You will know what I mean if you’re a novelist and you’ve undergone a sacrificial, years-long dedication to a book, i.e., to the act of writing, rewriting, effacing, writing again, shaping, and drastically reshaping a raw mass of words until it becomes a novel. Becomes is the keyword here, for you do not make or even write a novel so much as suffer its convulsions, confusions, and convolutions until it emerges into clarity all its own and becomes. In other words, the novel becomes an artistic creation thoroughly and surprisingly itself — a creation apart from you, which has answered to its own demands, and therefore, in some mysterious but unquestionable way actually surpasses you: speaks in ways you don’t know how to speak, knows more than you know, feels more than you feel.

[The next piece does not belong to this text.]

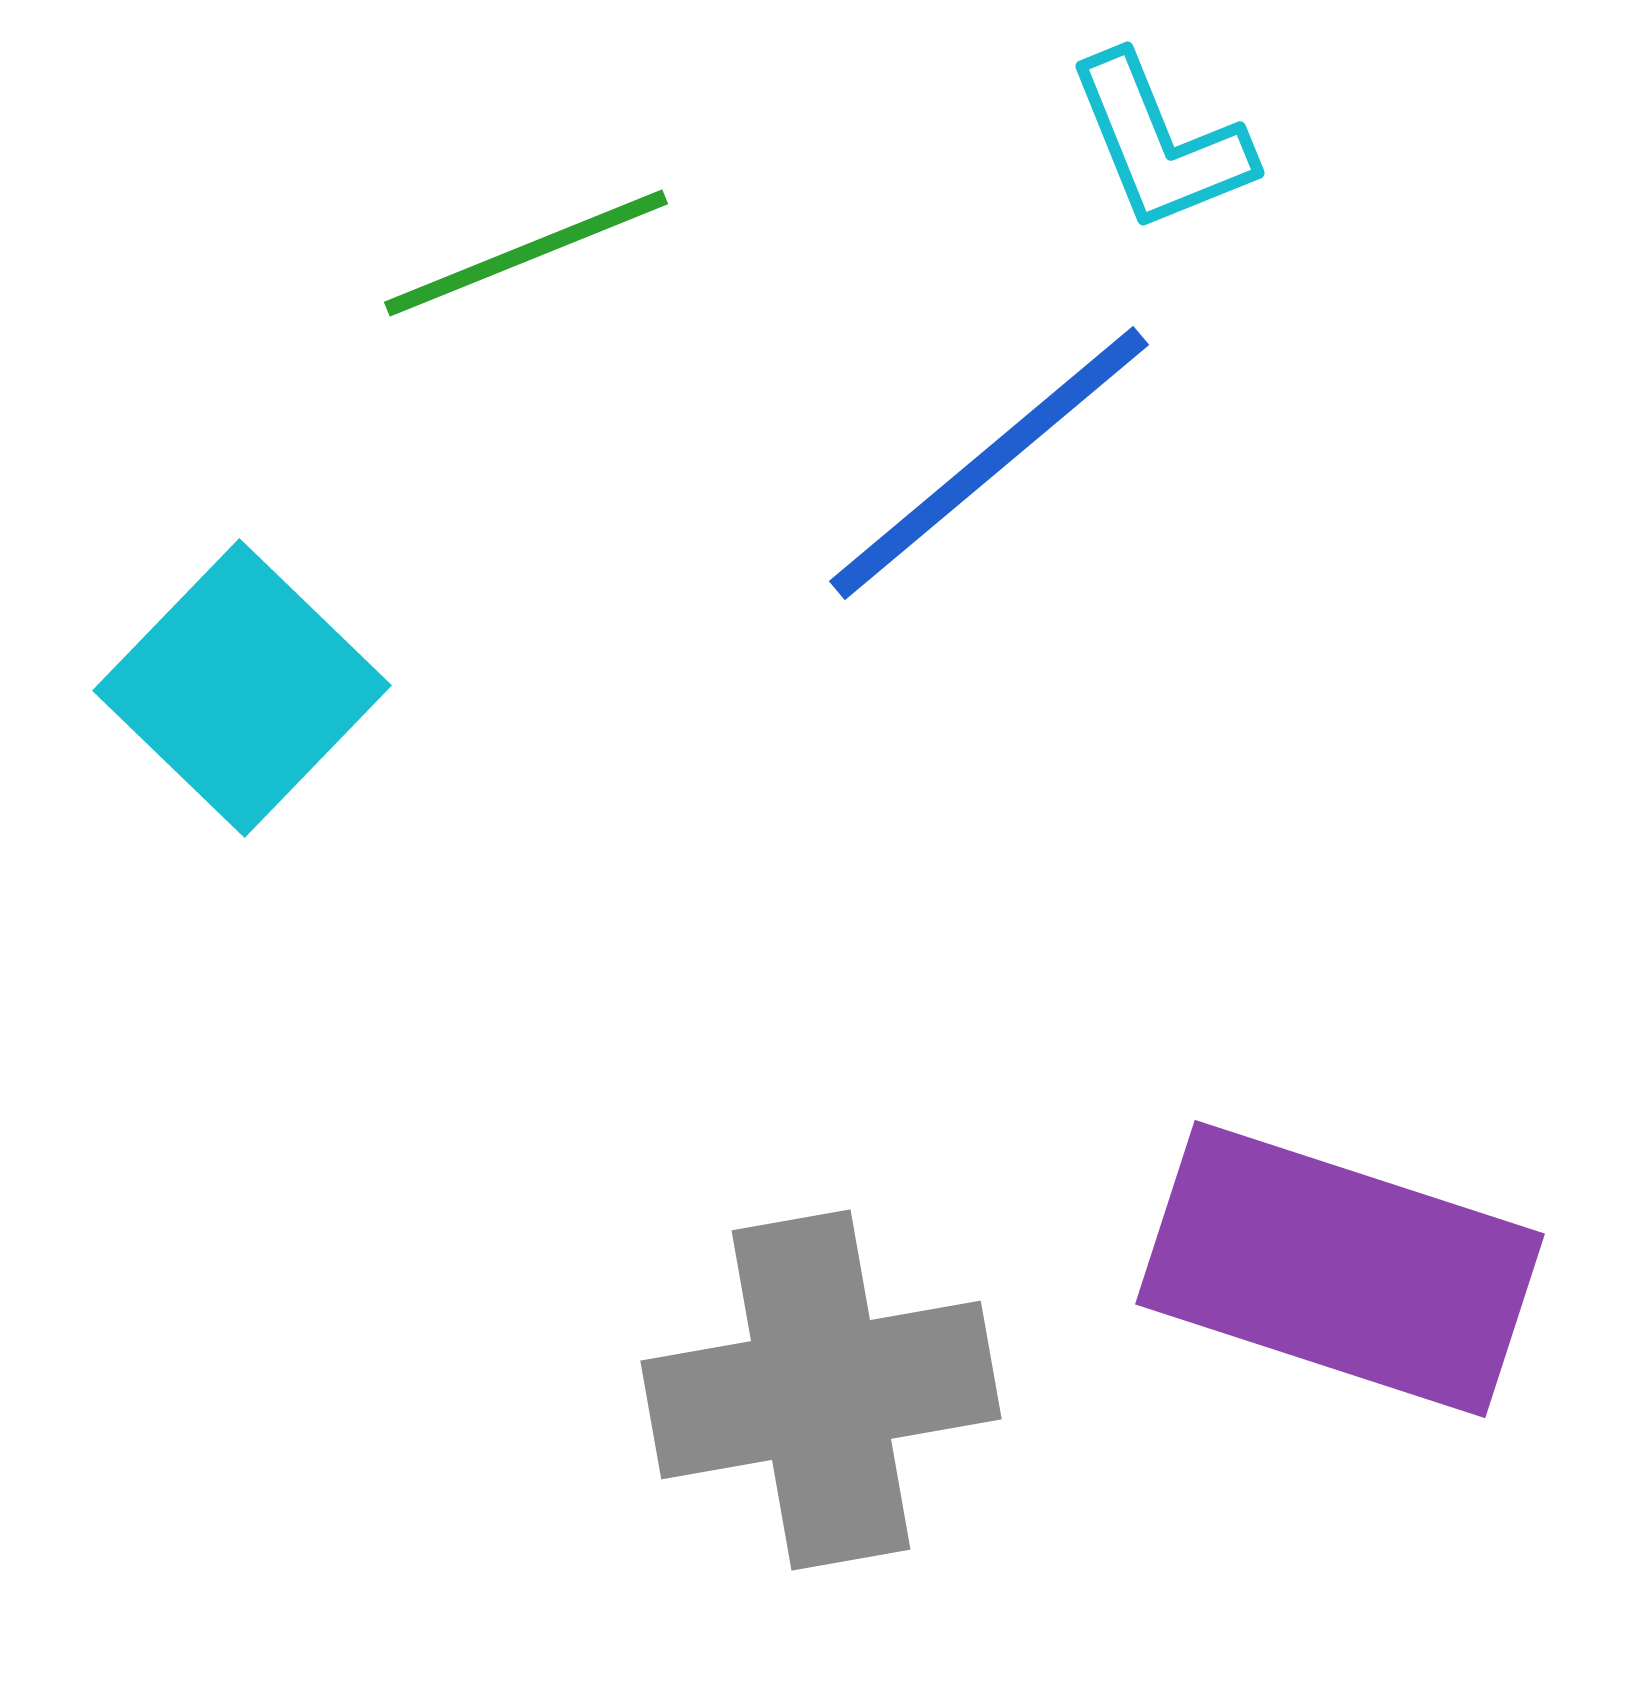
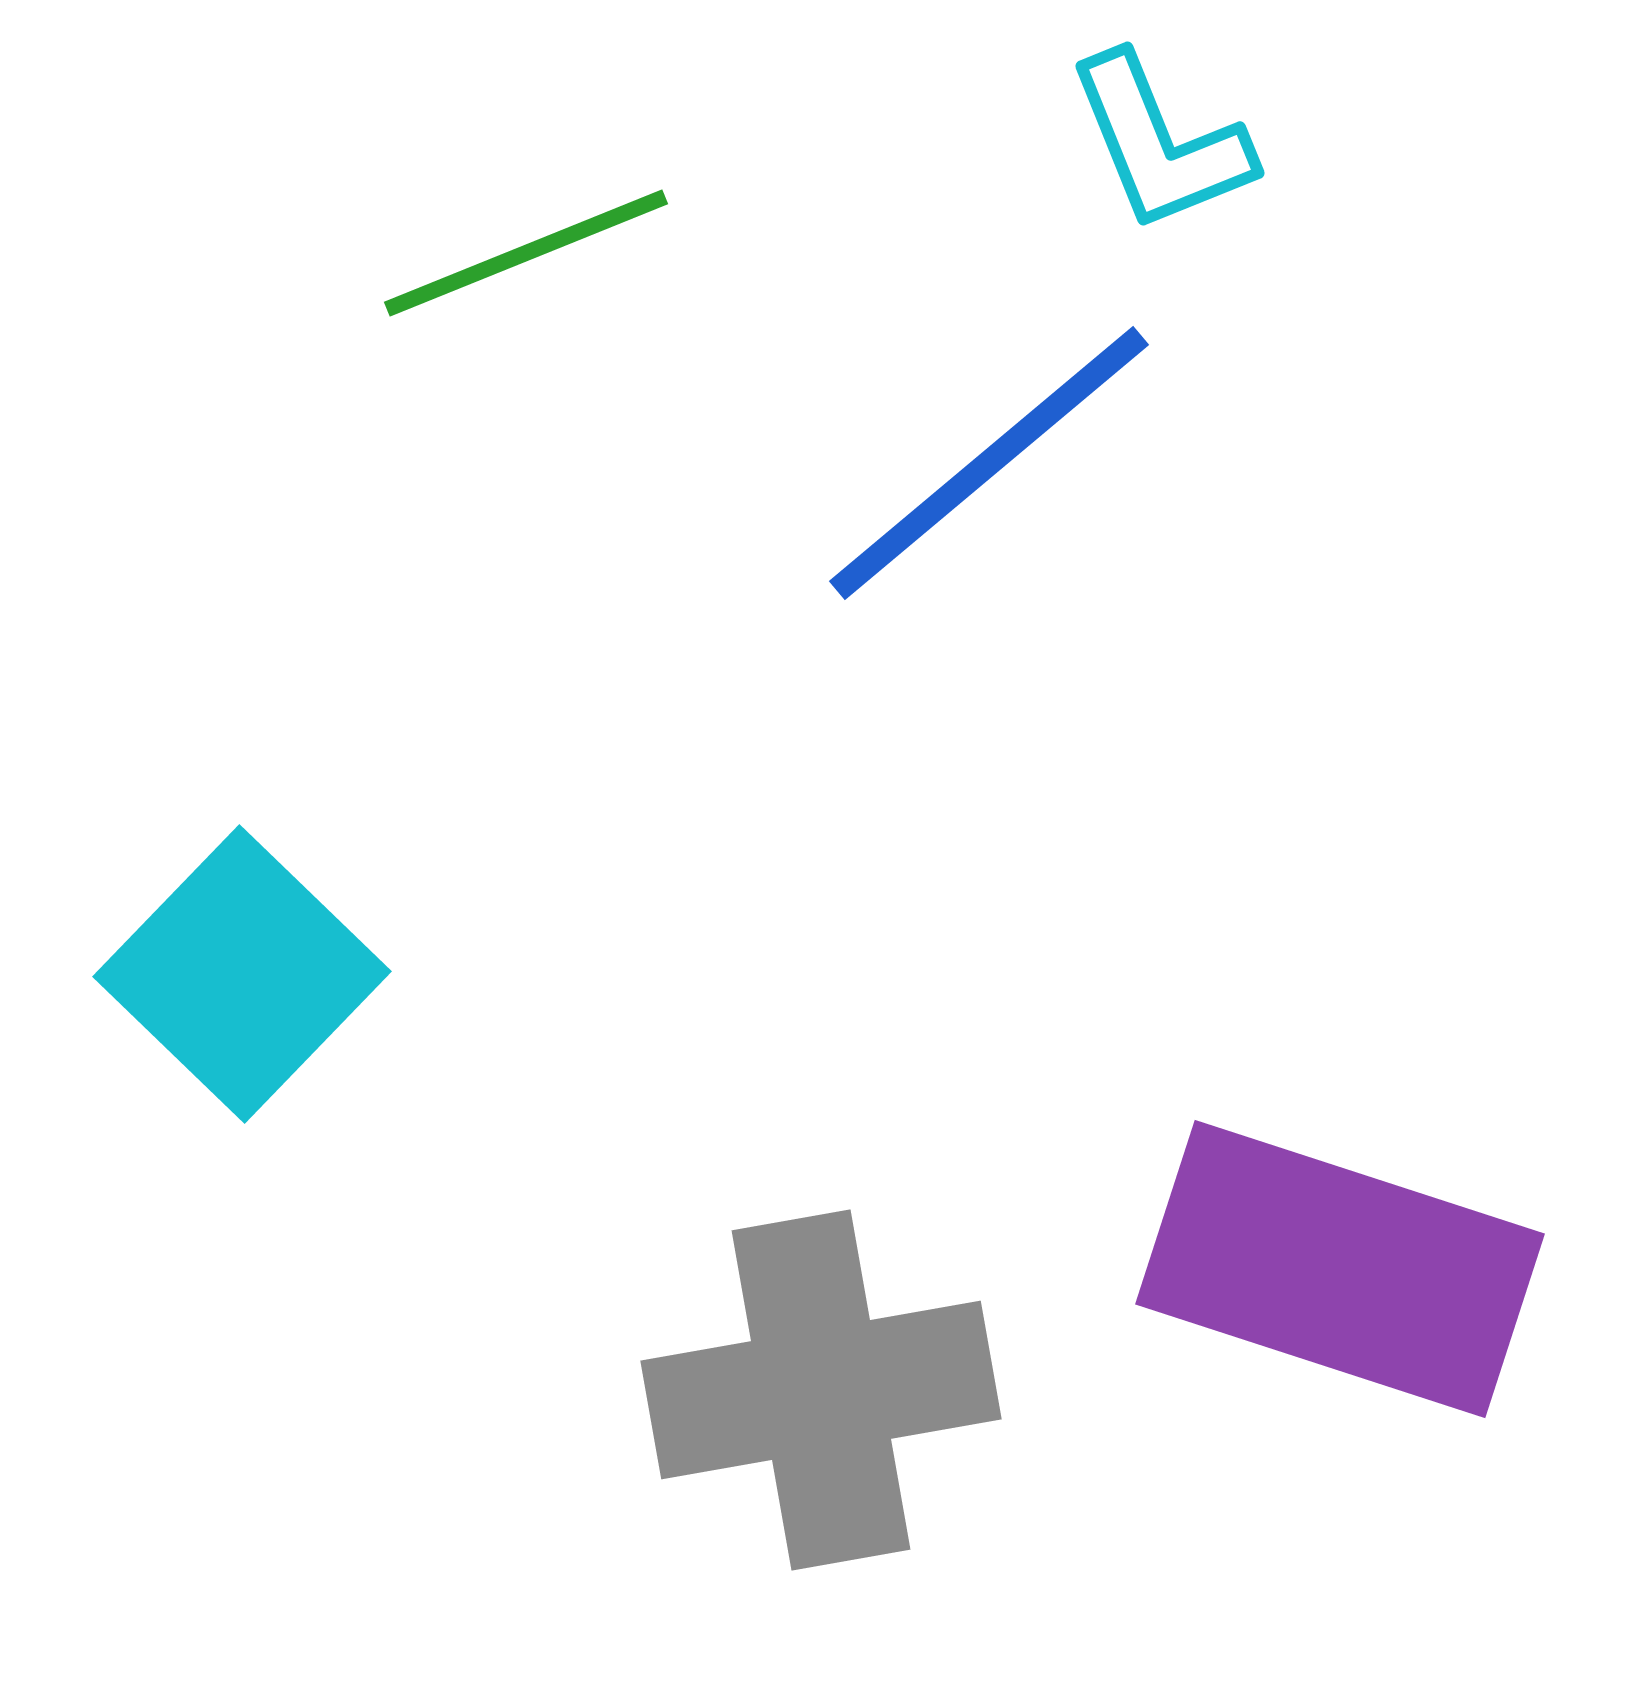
cyan square: moved 286 px down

All this may seem esoteric to non-novelists, but some years ago, watching as my agent sent this novel out among the “decision-makers” of the publishing world, watching as it came back again and again, I began to understand that rather than some innate problem in the book, it was the book’s essential literary merit — its autonomous completeness as an artistic creation — that prohibited it from finding an advocate in mainstream publishing. This kind of paradox is all too common in today’s publishing industry.

So I’m releasing Perpetua’s Kin through Atelier26 Books, the nationally recognized literary press I founded some years ago in order to lift up good literary work. As the editor of Atelier26 I’ve had the privilege of helping a number of marvelous authors bring their books to readers. I believe deeply in the beauty and power of each Atelier26 book I’ve edited and published, and I can hardly describe how gratifying it’s been to watch a few of these titles receive prestigious award recognition. I’m proud to see Perpetua’s Kin join the company of all the excellent works at Atelier26.

While some of my own prior books have borne the Atelier26 logo, I’ve never actively promoted any of them. Mainly they’ve served to bolster the Atelier26 catalog and generate some extra proceeds for the press as a whole, while I’ve poured most of my energy and focus as a publisher into supporting and promoting my other authors. Perpetua’s Kin will be different, which brings me to confront anew that stamp of contempt used by so many literary folks who wish to stigmatize and dismiss a book without even looking at it: self-published.

What does self-published mean anyway? 

I almost made that the parenthetical subtitle of this post, because part of what I’d like to do here, in providing my own professional history and personal perspective as an artist, editor, and publisher, is to complicate in some small way the stubbornly prevailing, mostly snarky understanding of “self-published author.” 

Again, maybe you’re a literary author yourself. Maybe, at this moment in your life you’d never dream of self-publication. Maybe at this moment you’re riding high, perhaps with your own work of new literature hot off the press from an established commercial publisher big or small. Maybe your work has been well-reviewed but not particularly hot in sales. I have first-hand experience of those circumstances. You may find my story interesting.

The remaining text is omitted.